What a promise! And yet when temptation seeks to undo us, we sometimes forget there is a way out.
Remember that the temptations we face are common to all. When I taught at Christian colleges and universities, students often scheduled appointments with me. A student would walk into my office, sit down, and the conversation would begin something like this: “Mr. Stacy, I need to talk to you about a temptation, a sin really, that’s been bothering me, but I don’t know how to tell you.” Then he’d hang his head, or tears might even come to his eyes.
“I just don’t know how to tell you,“ he’d say again. I’d gently remind him that since we were both men, we’d probably both suffered the same temptations in life. And I’d say, “So just go ahead and get it off your heart and mind, and then we’ll be able to seek God’s help in this matter.”
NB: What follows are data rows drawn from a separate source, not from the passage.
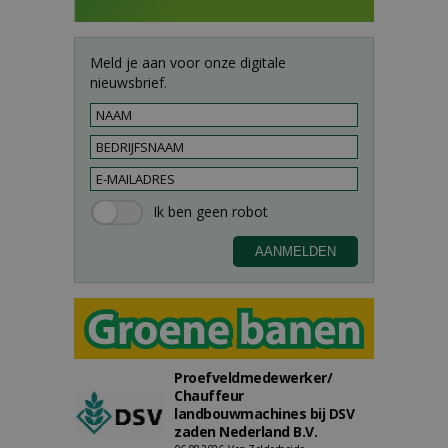
Meld je aan voor onze digitale
nieuwsbrief.
Proefveldmedewerker/
Chauffeur
landbouwmachines bij DSV
zaden Nederland B.V.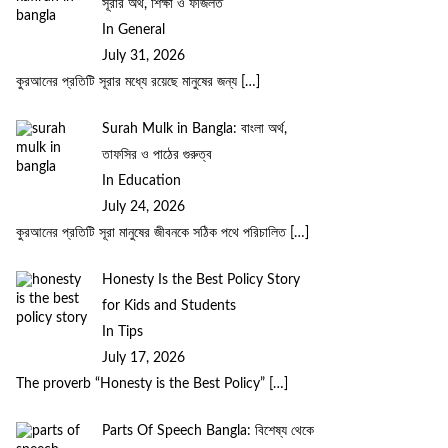
সূরার অর্থ, শিক্ষা ও ফজিলত
In General
July 31, 2026
কুরআনের প্রতিটি সূরার মধ্যে রয়েছে মানুষের জন্য
[…]
Surah Mulk in Bangla: বাংলা অর্থ,
তাফসির ও পাঠের গুরুত্ব
In Education
July 24, 2026
কুরআনের প্রতিটি সূরা মানুষের জীবনকে সঠিক পথে পরিচালিত
[…]
Honesty Is the Best Policy Story
for Kids and Students
In Tips
July 17, 2026
The proverb “Honesty is the Best Policy”
[…]
Parts Of Speech Bangla: বিশেষ্য থেকে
Since most of us experience temptations that are no different from what others experience, seeking the help of a fellow struggler can often lead to victory over the sin and victorious living in Christ. Notice the promise: “He will also provide a way out so that you can endure it.” This reveals a problem many Christians have. They don’t look for a way out. Instead, it often takes devastating defeat before we’ll look to see the way out. But God has made the promise, and he is always faithful to fulfill his promises. When tempted, look. Look for the way out. Taking the way out leads to victorious living.
Relishing the Victory
Nothing is sweeter, more exhilarating, and more satisfying than victory— whether in a board game, an athletic contest, a military conflict, or a personal struggle. Nothing does more to encourage us than victory. And when the day comes that we cross life’s finish line, victory will be ours by the grace and mercy of God.
Don’t fail to experience victory as you run the race. Enjoy the sweet assurance of forgiveness. Savor the fragrance of loving only those things that are eternal. Enjoy winning the war with temptation. And then look to the final and most exciting victory of all as you hear the Savior say, “Welcome home, my servant. You have been victorious. And now I have for you the crown of life.” That’s victory. The final victory. The real victory.
Bob Stacy, founder of Christ in Youth, is a minister and freelance writer in Middletown, Ohio.